(About this exercise)
Go over the listing below line by line, and return each one holding the string "icon".
____
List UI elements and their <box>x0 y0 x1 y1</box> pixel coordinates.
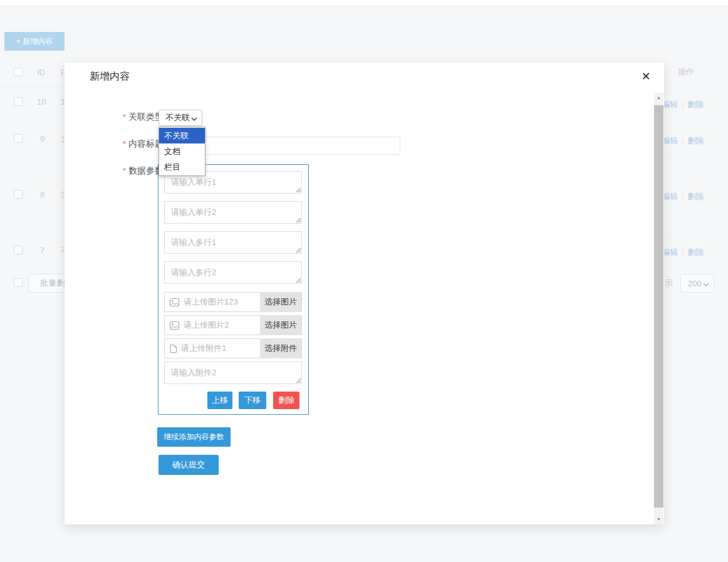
column-header-title-clipped: 内 <box>61 67 64 77</box>
required-asterisk: * <box>123 139 126 148</box>
page-size-select[interactable]: 200 <box>680 274 714 293</box>
data-params-label: *数据参数 <box>90 165 164 177</box>
choose-image-button[interactable]: 选择图片 <box>260 292 301 312</box>
link-divider: | <box>678 137 687 145</box>
content-title-label: *内容标题 <box>90 138 164 150</box>
row-id: 10 <box>37 97 46 107</box>
row-checkbox[interactable] <box>14 190 23 199</box>
row-actions: 编辑|删除 <box>662 190 704 202</box>
link-divider: | <box>678 248 687 257</box>
multi-line-2-textarea[interactable] <box>164 261 302 284</box>
top-strip <box>0 0 728 6</box>
modal-scrollbar: ▲ ▼ <box>654 93 663 524</box>
single-line-2-textarea[interactable] <box>164 201 302 224</box>
upload-placeholder: 请上传图片2 <box>179 320 260 331</box>
page-size-label-clipped: 示 <box>665 278 673 288</box>
row-checkbox[interactable] <box>14 97 23 106</box>
row-id: 9 <box>40 134 44 144</box>
delete-link[interactable]: 删除 <box>687 136 704 145</box>
upload-image-2-row: 请上传图片2 选择图片 <box>164 315 302 335</box>
select-all-checkbox[interactable] <box>14 68 23 76</box>
delete-link[interactable]: 删除 <box>687 192 704 201</box>
row-checkbox[interactable] <box>14 134 23 143</box>
required-asterisk: * <box>123 112 126 122</box>
file-icon <box>165 345 177 353</box>
relation-type-label: *关联类型 <box>90 112 164 123</box>
footer-checkbox[interactable] <box>14 278 23 287</box>
add-more-params-button[interactable]: 继续添加内容参数 <box>157 427 231 447</box>
upload-placeholder: 请上传附件1 <box>177 343 260 354</box>
scrollbar-down-arrow[interactable]: ▼ <box>654 514 663 524</box>
dropdown-option-column[interactable]: 栏目 <box>159 159 205 175</box>
image-icon <box>165 298 179 306</box>
choose-file-button[interactable]: 选择附件 <box>260 338 301 358</box>
row-checkbox[interactable] <box>14 246 23 254</box>
relation-type-value: 不关联 <box>165 112 190 123</box>
dropdown-option-document[interactable]: 文档 <box>159 143 205 159</box>
row-title-clipped: 关 <box>61 134 64 144</box>
column-header-id: ID <box>37 68 45 78</box>
param-group: 请上传图片123 选择图片 请上传图片2 选择图片 请上传附件1 选择附件 上移… <box>158 164 309 415</box>
row-title-clipped: 关 <box>61 190 64 200</box>
relation-type-select[interactable]: 不关联 <box>159 110 202 126</box>
upload-file-row: 请上传附件1 选择附件 <box>164 338 302 358</box>
page-size-value: 200 <box>688 279 702 288</box>
submit-button[interactable]: 确认提交 <box>159 455 219 475</box>
upload-image-1-row: 请上传图片123 选择图片 <box>164 292 302 312</box>
multi-line-1-textarea[interactable] <box>164 231 302 254</box>
link-divider: | <box>678 192 687 201</box>
row-title-clipped: 不 <box>61 246 64 256</box>
chevron-down-icon <box>191 113 197 123</box>
chevron-down-icon <box>703 279 709 288</box>
row-id: 8 <box>40 190 44 200</box>
scrollbar-up-arrow[interactable]: ▲ <box>654 93 663 103</box>
relation-type-dropdown: 不关联 文档 栏目 <box>159 127 205 176</box>
add-content-button[interactable]: + 新增内容 <box>4 32 65 51</box>
move-up-button[interactable]: 上移 <box>207 392 232 409</box>
move-down-button[interactable]: 下移 <box>239 392 266 409</box>
row-id: 7 <box>40 246 44 256</box>
add-content-modal: 新增内容 ✕ *关联类型 不关联 不关联 文档 栏目 *内容标题 *数据参数 请… <box>65 63 664 524</box>
row-divider <box>664 88 728 89</box>
row-actions: 编辑|删除 <box>662 246 704 258</box>
choose-image-button[interactable]: 选择图片 <box>260 315 301 335</box>
column-header-actions: 操作 <box>678 67 694 77</box>
image-icon <box>165 321 179 330</box>
dropdown-option-no-relation[interactable]: 不关联 <box>159 128 205 143</box>
attachment-2-textarea[interactable] <box>164 362 302 384</box>
row-actions: 编辑|删除 <box>662 98 704 110</box>
link-divider: | <box>678 100 687 109</box>
delete-link[interactable]: 删除 <box>687 100 704 109</box>
modal-title: 新增内容 <box>90 70 130 83</box>
delete-param-button[interactable]: 删除 <box>273 392 299 409</box>
delete-link[interactable]: 删除 <box>687 247 704 257</box>
required-asterisk: * <box>123 166 126 175</box>
upload-placeholder: 请上传图片123 <box>179 296 260 308</box>
row-actions: 编辑|删除 <box>662 135 704 147</box>
close-icon[interactable]: ✕ <box>637 68 655 85</box>
row-title-clipped: 1 <box>61 97 64 107</box>
scrollbar-thumb[interactable] <box>654 105 663 507</box>
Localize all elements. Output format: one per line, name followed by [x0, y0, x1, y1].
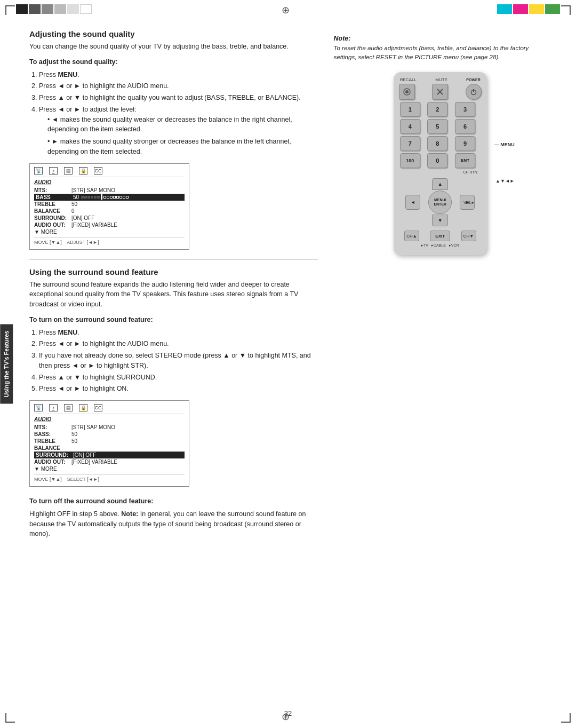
- ch-exit-row: CH▲ EXIT CH▼: [399, 231, 482, 241]
- step-item: If you have not already done so, select …: [39, 351, 318, 371]
- tab-antenna: 📡: [34, 167, 43, 175]
- tab-picture: ▤: [64, 167, 73, 175]
- tv-menu-screen-2: 📡 ♪ ▤ 🔒 CC AUDIO MTS:[STR] SAP MONO BASS…: [29, 400, 189, 487]
- color-bar-tl: [16, 4, 92, 14]
- nav-cluster: ◄VOL ▲ ◄ MENU/ENTER ► ▼ VOL►: [405, 178, 475, 226]
- step-item: Press ◄ or ► to highlight ON.: [39, 384, 318, 394]
- menu1-row-treble: TREBLE50: [34, 201, 185, 208]
- color-bar-tr: [497, 4, 560, 14]
- step-item: Press ◄ or ► to highlight the AUDIO menu…: [39, 81, 318, 91]
- section1-intro: You can change the sound quality of your…: [29, 42, 318, 52]
- special-buttons-row: 100 0 ENT: [399, 153, 482, 168]
- menu2-row-more: ▼ MORE: [34, 465, 185, 472]
- menu1-row-balance: BALANCE0: [34, 208, 185, 215]
- tv-menu-screen-1: 📡 ♪ ▤ 🔒 CC AUDIO MTS:[STR] SAP MONO BASS…: [29, 163, 189, 250]
- menu2-footer: MOVE [▼▲] SELECT [◄►]: [34, 474, 185, 482]
- section2-intro: The surround sound feature expands the a…: [29, 280, 318, 310]
- menu2-row-audioout: AUDIO OUT:[FIXED] VARIABLE: [34, 458, 185, 465]
- note-box: Note: To reset the audio adjustments (ba…: [334, 35, 547, 61]
- btn-1[interactable]: 1: [400, 102, 420, 117]
- step-item: Press ◄ or ► to adjust the level: ◄ make…: [39, 105, 318, 157]
- exit-button[interactable]: EXIT: [430, 231, 450, 241]
- btn-3[interactable]: 3: [455, 102, 475, 117]
- menu2-row-treble: TREBLE50: [34, 438, 185, 445]
- mute-button[interactable]: [432, 84, 448, 100]
- right-column: Note: To reset the audio adjustments (ba…: [334, 29, 547, 542]
- btn-0[interactable]: 0: [427, 153, 447, 168]
- arrow-right-label: ▲▼◄►: [495, 178, 515, 184]
- menu2-row-bass: BASS:50: [34, 431, 185, 438]
- ch-up-button[interactable]: CH▲: [404, 231, 419, 241]
- input-labels: ▸TV ▸CABLE ▸VCR: [399, 243, 482, 248]
- menu1-row-more: ▼ MORE: [34, 228, 185, 235]
- btn-2[interactable]: 2: [427, 102, 447, 117]
- mute-label: MUTE: [435, 77, 447, 82]
- btn-8[interactable]: 8: [427, 136, 447, 151]
- note-title: Note:: [334, 35, 547, 42]
- section1-subtitle: To adjust the sound quality:: [29, 57, 318, 67]
- nav-up-button[interactable]: ▲: [432, 178, 448, 190]
- input-cable: ▸CABLE: [431, 243, 446, 248]
- power-label: POWER: [466, 78, 480, 82]
- menu2-row-mts: MTS:[STR] SAP MONO: [34, 424, 185, 431]
- btn-5[interactable]: 5: [427, 119, 447, 134]
- btn-9[interactable]: 9: [455, 136, 475, 151]
- tab-lock: 🔒: [79, 167, 87, 175]
- menu-tabs-1: 📡 ♪ ▤ 🔒 CC: [34, 167, 185, 177]
- side-tab: Using the TV's Features: [0, 325, 13, 404]
- corner-mark-tr: [561, 5, 571, 15]
- remote-top-labels: RECALL MUTE POWER: [399, 77, 482, 82]
- section2-turnoff: Highlight OFF in step 5 above. Note: In …: [29, 509, 318, 539]
- power-button[interactable]: [466, 84, 482, 100]
- bullet-item: ◄ makes the sound quality weaker or decr…: [47, 115, 318, 135]
- nav-down-button[interactable]: ▼: [432, 215, 448, 226]
- btn-7[interactable]: 7: [400, 136, 420, 151]
- crosshair-top: [283, 5, 293, 16]
- input-tv: ▸TV: [421, 243, 428, 248]
- corner-mark-br: [561, 713, 571, 723]
- ch-rtn-label: CH RTN: [400, 170, 481, 174]
- step-item: Press ▲ or ▼ to highlight SURROUND.: [39, 373, 318, 383]
- note-text: To reset the audio adjustments (bass, tr…: [334, 44, 547, 61]
- menu-tabs-2: 📡 ♪ ▤ 🔒 CC: [34, 404, 185, 414]
- btn-100[interactable]: 100: [400, 153, 420, 168]
- ch-down-button[interactable]: CH▼: [461, 231, 476, 241]
- remote-container: RECALL MUTE POWER: [334, 72, 547, 255]
- page-number: 32: [284, 709, 292, 717]
- step-item: Press ▲ or ▼ to highlight the quality yo…: [39, 93, 318, 103]
- tab2-cc: CC: [94, 404, 102, 412]
- nav-left-button[interactable]: ◄: [405, 195, 420, 210]
- section1-steps: Press MENU. Press ◄ or ► to highlight th…: [29, 70, 318, 157]
- section1-bullets: ◄ makes the sound quality weaker or decr…: [39, 115, 318, 157]
- menu1-section-title: AUDIO: [34, 179, 185, 185]
- recall-button[interactable]: [399, 84, 415, 100]
- btn-ent[interactable]: ENT: [455, 153, 475, 168]
- bullet-item: ► makes the sound quality stronger or de…: [47, 137, 318, 157]
- menu2-row-balance: BALANCE: [34, 445, 185, 452]
- menu1-row-mts: MTS:[STR] SAP MONO: [34, 187, 185, 194]
- step-item: Press MENU.: [39, 328, 318, 338]
- nav-center-button[interactable]: MENU/ENTER: [428, 191, 452, 214]
- tab2-audio: ♪: [49, 404, 58, 412]
- section2-title: Using the surround sound feature: [29, 267, 318, 276]
- menu1-row-surround: SURROUND:[ON] OFF: [34, 215, 185, 221]
- remote-top-buttons: [399, 84, 482, 100]
- input-vcr: ▸VCR: [449, 243, 459, 248]
- main-content: Adjusting the sound quality You can chan…: [29, 29, 547, 699]
- left-column: Adjusting the sound quality You can chan…: [29, 29, 318, 542]
- menu1-footer: MOVE [▼▲] ADJUST [◄►]: [34, 238, 185, 245]
- tab2-lock: 🔒: [79, 404, 87, 412]
- menu-right-label: — MENU: [494, 142, 515, 147]
- recall-label: RECALL: [400, 77, 417, 82]
- btn-6[interactable]: 6: [455, 119, 475, 134]
- step-item: Press MENU.: [39, 70, 318, 80]
- tab-cc: CC: [94, 167, 102, 175]
- tab2-antenna: 📡: [34, 404, 43, 412]
- two-column-layout: Adjusting the sound quality You can chan…: [29, 29, 547, 542]
- section2-subtitle2: To turn off the surround sound feature:: [29, 496, 318, 507]
- btn-4[interactable]: 4: [400, 119, 420, 134]
- corner-mark-bl: [5, 713, 15, 723]
- menu1-row-audioout: AUDIO OUT:[FIXED] VARIABLE: [34, 221, 185, 228]
- tab2-picture: ▤: [64, 404, 73, 412]
- svg-point-1: [405, 90, 409, 93]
____
(Result of this exercise)
file-icon <box>165 345 177 353</box>
image-icon <box>165 298 179 306</box>
chevron-down-icon <box>191 113 197 123</box>
chevron-down-icon <box>703 279 709 288</box>
image-icon <box>165 321 179 330</box>
close-icon[interactable]: ✕ <box>637 68 655 85</box>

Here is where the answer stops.